(RECORD SET)
BEGIN

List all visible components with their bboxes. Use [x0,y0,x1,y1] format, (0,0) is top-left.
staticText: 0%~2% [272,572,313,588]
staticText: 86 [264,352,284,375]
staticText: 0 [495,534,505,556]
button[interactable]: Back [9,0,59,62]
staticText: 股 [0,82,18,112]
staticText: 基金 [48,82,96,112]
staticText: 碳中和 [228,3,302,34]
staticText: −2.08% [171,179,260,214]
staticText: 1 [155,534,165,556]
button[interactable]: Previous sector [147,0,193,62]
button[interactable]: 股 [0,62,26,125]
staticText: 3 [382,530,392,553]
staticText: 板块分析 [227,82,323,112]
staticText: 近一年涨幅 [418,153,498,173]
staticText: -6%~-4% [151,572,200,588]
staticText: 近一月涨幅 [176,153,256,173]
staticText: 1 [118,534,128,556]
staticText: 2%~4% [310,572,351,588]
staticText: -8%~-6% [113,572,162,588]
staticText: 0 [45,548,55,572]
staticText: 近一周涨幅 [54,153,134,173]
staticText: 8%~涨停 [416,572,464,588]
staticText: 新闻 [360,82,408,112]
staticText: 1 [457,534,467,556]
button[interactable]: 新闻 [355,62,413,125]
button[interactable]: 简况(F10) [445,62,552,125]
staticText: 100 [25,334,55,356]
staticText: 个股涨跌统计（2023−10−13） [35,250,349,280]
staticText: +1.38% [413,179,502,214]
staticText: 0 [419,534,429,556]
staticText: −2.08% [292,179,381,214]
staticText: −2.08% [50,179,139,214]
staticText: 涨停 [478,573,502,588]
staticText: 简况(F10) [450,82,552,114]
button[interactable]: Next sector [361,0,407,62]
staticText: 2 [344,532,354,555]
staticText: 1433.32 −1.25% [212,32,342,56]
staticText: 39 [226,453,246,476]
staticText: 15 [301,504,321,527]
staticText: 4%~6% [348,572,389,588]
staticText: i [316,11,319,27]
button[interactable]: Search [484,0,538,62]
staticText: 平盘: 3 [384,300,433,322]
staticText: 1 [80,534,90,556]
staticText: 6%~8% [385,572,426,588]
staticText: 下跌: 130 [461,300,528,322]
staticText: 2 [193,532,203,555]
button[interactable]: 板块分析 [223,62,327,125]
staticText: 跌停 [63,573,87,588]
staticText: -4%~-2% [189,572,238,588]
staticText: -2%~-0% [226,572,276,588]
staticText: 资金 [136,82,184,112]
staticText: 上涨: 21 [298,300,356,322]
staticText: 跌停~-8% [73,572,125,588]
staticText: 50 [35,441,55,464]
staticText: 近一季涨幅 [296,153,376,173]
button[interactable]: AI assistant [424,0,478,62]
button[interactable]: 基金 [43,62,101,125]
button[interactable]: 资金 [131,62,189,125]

END
BEGIN

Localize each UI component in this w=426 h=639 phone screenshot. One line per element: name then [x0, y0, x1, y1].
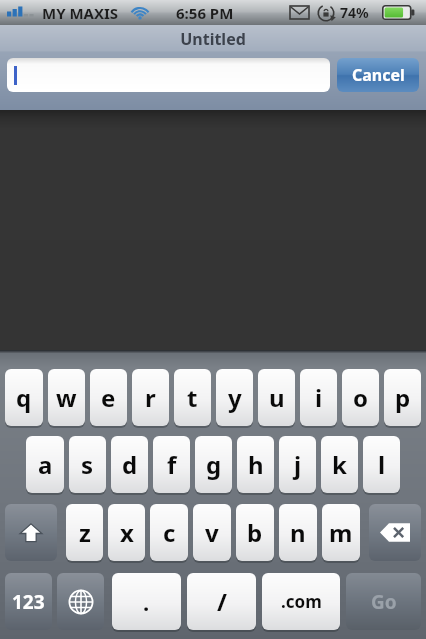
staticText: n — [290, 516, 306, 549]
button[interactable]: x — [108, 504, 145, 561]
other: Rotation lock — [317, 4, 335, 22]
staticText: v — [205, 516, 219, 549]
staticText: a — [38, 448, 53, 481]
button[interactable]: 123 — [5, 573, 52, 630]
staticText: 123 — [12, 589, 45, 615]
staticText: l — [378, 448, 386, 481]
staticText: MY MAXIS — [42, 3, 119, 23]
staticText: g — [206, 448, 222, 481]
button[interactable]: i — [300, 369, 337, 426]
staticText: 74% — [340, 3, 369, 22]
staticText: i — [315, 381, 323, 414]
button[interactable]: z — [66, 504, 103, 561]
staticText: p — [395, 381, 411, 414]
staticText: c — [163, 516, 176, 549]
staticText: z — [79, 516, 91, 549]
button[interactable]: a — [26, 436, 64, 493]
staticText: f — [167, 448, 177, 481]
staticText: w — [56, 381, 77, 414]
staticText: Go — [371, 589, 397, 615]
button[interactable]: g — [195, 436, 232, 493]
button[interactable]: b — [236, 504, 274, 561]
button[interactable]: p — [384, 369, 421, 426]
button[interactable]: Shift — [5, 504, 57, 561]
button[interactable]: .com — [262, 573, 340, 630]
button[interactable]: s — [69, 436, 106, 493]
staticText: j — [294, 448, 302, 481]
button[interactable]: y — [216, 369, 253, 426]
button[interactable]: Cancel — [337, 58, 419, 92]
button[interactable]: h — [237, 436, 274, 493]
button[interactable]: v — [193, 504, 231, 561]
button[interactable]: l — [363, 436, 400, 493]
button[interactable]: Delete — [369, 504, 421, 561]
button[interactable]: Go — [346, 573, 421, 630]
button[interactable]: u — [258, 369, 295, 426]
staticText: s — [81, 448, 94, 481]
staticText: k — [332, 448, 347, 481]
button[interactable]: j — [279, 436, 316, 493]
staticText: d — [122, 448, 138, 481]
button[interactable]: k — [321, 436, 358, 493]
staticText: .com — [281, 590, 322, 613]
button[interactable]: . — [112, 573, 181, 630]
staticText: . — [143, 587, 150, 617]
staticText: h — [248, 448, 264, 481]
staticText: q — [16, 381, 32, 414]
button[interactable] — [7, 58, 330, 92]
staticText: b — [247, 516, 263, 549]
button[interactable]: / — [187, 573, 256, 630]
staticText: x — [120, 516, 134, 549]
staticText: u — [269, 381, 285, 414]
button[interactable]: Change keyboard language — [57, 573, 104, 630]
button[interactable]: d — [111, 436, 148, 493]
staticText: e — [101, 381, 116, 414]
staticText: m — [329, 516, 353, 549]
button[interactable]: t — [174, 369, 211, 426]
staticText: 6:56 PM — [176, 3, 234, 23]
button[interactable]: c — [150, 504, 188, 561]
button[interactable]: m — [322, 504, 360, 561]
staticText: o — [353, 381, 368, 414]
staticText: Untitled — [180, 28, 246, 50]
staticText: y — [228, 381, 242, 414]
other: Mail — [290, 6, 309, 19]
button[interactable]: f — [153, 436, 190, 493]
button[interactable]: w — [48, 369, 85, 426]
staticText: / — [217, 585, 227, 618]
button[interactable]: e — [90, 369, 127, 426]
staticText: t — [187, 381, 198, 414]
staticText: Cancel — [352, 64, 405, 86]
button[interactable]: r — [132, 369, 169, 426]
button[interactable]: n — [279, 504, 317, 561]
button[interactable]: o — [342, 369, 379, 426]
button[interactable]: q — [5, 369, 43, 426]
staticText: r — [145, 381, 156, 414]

END
BEGIN

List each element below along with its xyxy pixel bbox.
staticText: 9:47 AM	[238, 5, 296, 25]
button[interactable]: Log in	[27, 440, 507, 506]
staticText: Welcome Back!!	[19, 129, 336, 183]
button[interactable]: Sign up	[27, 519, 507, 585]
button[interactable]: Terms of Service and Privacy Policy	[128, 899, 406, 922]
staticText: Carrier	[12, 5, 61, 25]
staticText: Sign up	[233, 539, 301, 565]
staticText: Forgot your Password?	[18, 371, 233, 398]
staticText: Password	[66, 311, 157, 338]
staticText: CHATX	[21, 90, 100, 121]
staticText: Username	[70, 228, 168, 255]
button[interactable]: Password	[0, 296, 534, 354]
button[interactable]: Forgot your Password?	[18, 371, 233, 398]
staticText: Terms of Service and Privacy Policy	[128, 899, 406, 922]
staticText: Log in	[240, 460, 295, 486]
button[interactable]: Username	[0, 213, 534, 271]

END

(WHAT TO WORK ON) If a line in the entries above contains "sector", report it.

(EXPECTED ANSWER)
button[interactable]: Previous sector [147,0,193,62]
button[interactable]: Next sector [361,0,407,62]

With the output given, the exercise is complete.